Retirement found the family returning to Cullman in 1999. Life was again slow and sweet, but no more canned green beans as her father was no longer around to grow a garden and her mother was slowing down. Wilna helped care for her mother and Aunt Una Mae as best as she could with bad hips and aching shoulders. She finally relented and bought a cane. Not just any old cane, but a black cane with painted flowers. Then she bought a clear lucite cane. Then a red, white and blue striped cane. She rolled with the punches and made the best of it. She helped with design ideas when her husband and son started flipping houses and tried to keep them under budget, but that didn't always work.
2010 brought the devastating loss of her son and she found herself in a wheelchair. Then her mother moved in and her brother passed in 2013. Finally, her mother could not be cared for at home. Wilna visited her mom often until her passing in 2015. Life slowed down again and the family managed Jim's medical problems and eventual heart attack in 2016.
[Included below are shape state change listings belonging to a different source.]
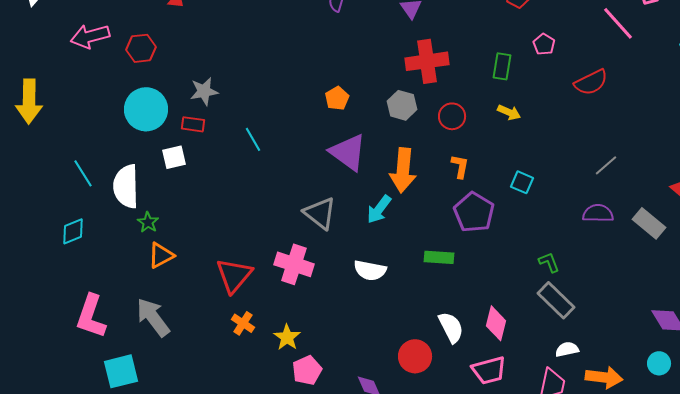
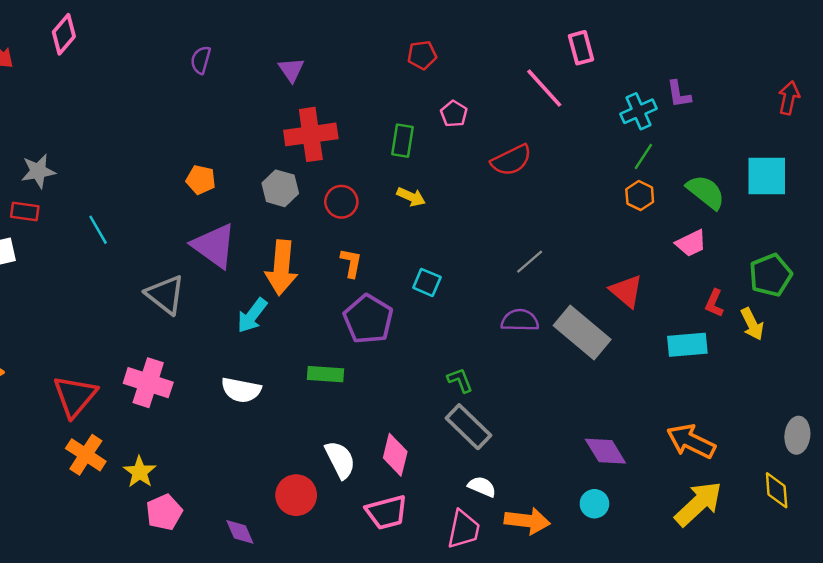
orange pentagon: (337, 98) -> (201, 180), turned -30
gray triangle: (320, 213) -> (165, 295), moved
gray rectangle: (649, 223) -> (582, 333), size x1.4
orange cross: (243, 323) -> (86, 455), size x1.4
white semicircle: (567, 349) -> (482, 487), turned 35

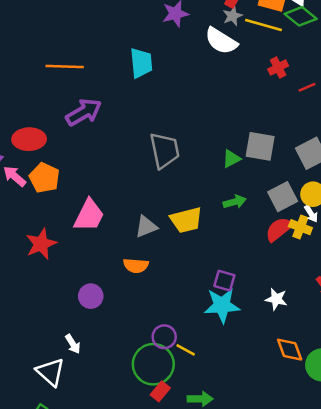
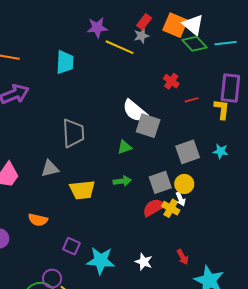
yellow line: (263, 25) -> (120, 47), moved
white semicircle: (221, 41) -> (135, 111), moved
red cross: (278, 68) -> (171, 81), turned -35
gray square: (260, 146) -> (148, 126), moved
gray triangle: (146, 227) -> (50, 169), moved
purple square: (224, 281) -> (71, 246), moved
August 2017 was when Wilna fell and broke her arm and hip. They celebrated their 60th wedding anniversary at the nursing home where Wilna went for rehab. Jim went every day and sat beside his little bride and they worked crossword puzzles and sometimes napped together. She came home Dec. 15, 2017, to enjoy Christmas, New Year's and football with everyone. 2018 brought a new year that unfortunately brought a new bout of pneumonia that lead to her new home in Heaven.
Viewing will be from 5 to 8 p.m. Friday, March 2, and from 6 to 8 p.m. for friends, at Moss Service Funeral Home.
The funeral will be held at 2 p.m. Saturday, March 3, at the funeral home, with interment following in the City of Cullman Cemetery, the honorable Brother Ed Hayes officiating.